A family of Microsoft relational database management systems designed for ease of use.
You are including a reference to the Forms collection in the expression but not giving a name for the form. But as in this case the form is that in which the control is situated, you don't need to reference the form at all, simply the control.
=DLookUp("[Abr]","Regions","[ID] = " & [Parent])
However, on the basis of your description I don't think this is what you want to do as you refer to the form's recordset having a Parent column, which would mean the form is bound to the Regions table. If my understanding is correct what you want is a bound combo box rather than an unbound text box, set up like this:
ControlSource: Parent
RowSource: SELECT ID, Abr FROM Regions ORDER BY Abr;
BoundColumn: 1
ColumnCount: 2
ColumnWidths: 0cm
If your units of measurement are imperial rather than metric Access will automatically convert the last one. The important thing is that the dimension is zero to hide the first column.
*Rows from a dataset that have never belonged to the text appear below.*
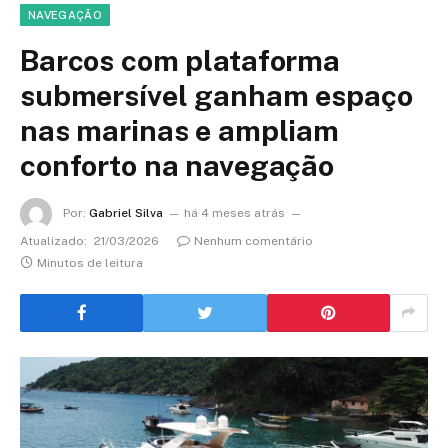
NAVEGAÇÃO
Barcos com plataforma
submersível ganham espaço
nas marinas e ampliam
conforto na navegação
Por:
Gabriel Silva
há 4 meses atrás
Atualizado:
21/03/2026
Nenhum comentário
Minutos de leitura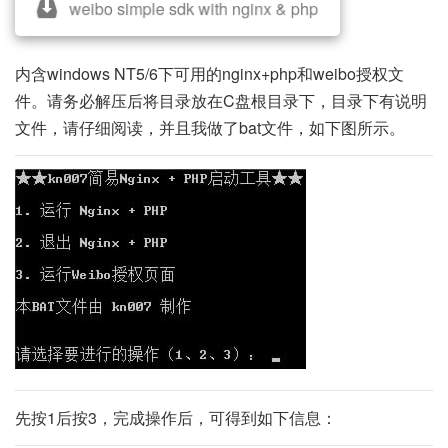
weibo simple sdk with nginx & php
内含windows NT5/6下可用的nginx+php和weibo授权文
件。请务必解压后将目录放在C盘根目录下，目录下有说明
文件，请仔细阅读，并且我做了bat文件，如下图所示。
先按1后按3，完成操作后，可得到如下信息：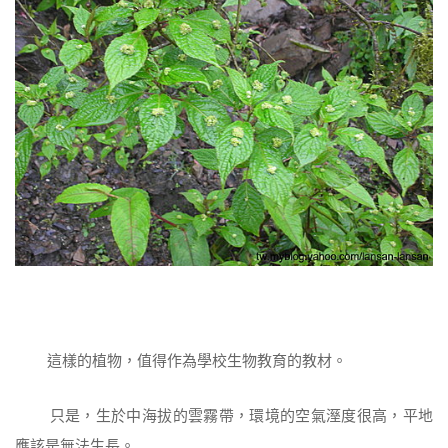
這樣的植物，值得作為學校生物教育的教材。
只是，生於中海拔的雲霧帶，環境的空氣溼度很高，平地
應該是無法生長。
The value of the combo box, and hence of the parent column to which it is bound, will be the numeric Parent value, but by hiding the ID column returned as the first column by the control's RowSource query, the value shown in the control will be the text Abr value corresponding to the ID value which matches the Parent value in the column in the current record.
Where you could use an unbound control would be in a form bound to a referencing table which has a foreign key column. RegionID say, referencing the ID column in the regions table, e.g. a table of locations within a region. This table would not have a Parent column of course as parent is determined by Region. However, the expression to call the Dlookup function would be like this:
=DLookUp("[Abr]","Regions","[ID] = " & DLookup(["Parent]","Regions", "[ID] = " & [RegionID]))
i.e. it looks up the Abr value from the row in Regions where the ID value equals the value of Parent in that row in regions with the ID value matching the foreign key RegionID selected in the current record in the form bound to the referencing table.
BTW I would advise against using parent as a column name as it is the name of a built in property in Acces, so should be avoided as an object name. ParentRegion would be better.